**What you need to do**
Word-for-word transcription: reproduce all of the data, but not the pictures.

**Exercise materials**
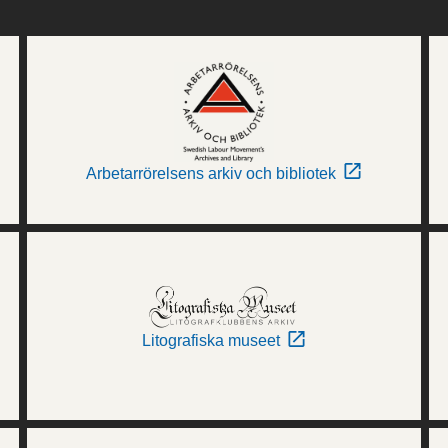
Arbetarrörelsens arkiv och bibliotek
Litografiska museet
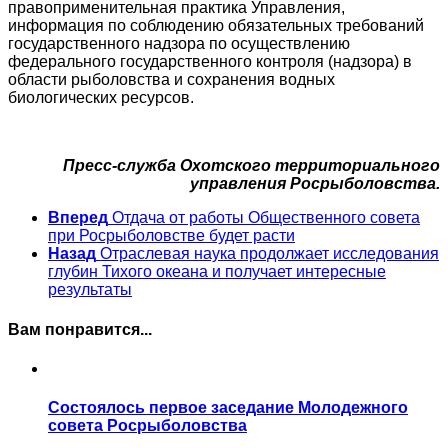
правоприменительная практика Управления,
информация по соблюдению обязательных требований
государственного надзора по осуществлению
федерального государственного контроля (надзора) в
области рыболовства и сохранения водных
биологических ресурсов.
Пресс-служба Охотского территориального
управления Росрыболовства.
Вперед
Отдача от работы Общественного совета
при Росрыболовстве будет расти
Назад
Отраслевая наука продолжает исследования
глубин Тихого океана и получает интересные
результаты
Вам понравится...
Состоялось первое заседание Молодежного
совета Росрыболовства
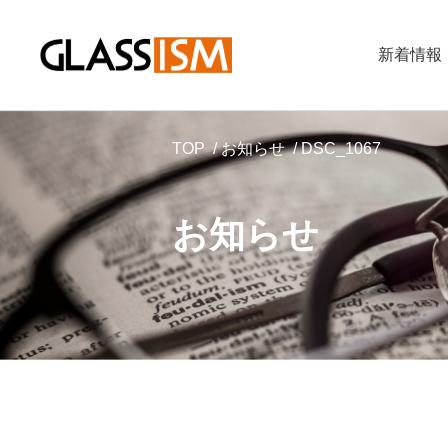
新着情報
TOP
お知らせ
DSC_1067
お知らせ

**Output**
Arbetarrörelsens arkiv och bibliotek
Litografiska museet
правоприменительная практика Управления,
информация по соблюдению обязательных требований
государственного надзора по осуществлению
федерального государственного контроля (надзора) в
области рыболовства и сохранения водных
биологических ресурсов.
Пресс-служба Охотского территориального
управления Росрыболовства.
Вперед
Отдача от работы Общественного совета
при Росрыболовстве будет расти
Назад
Отраслевая наука продолжает исследования
глубин Тихого океана и получает интересные
результаты
Вам понравится...
Состоялось первое заседание Молодежного
совета Росрыболовства
新着情報
TOP
お知らせ
DSC_1067
お知らせ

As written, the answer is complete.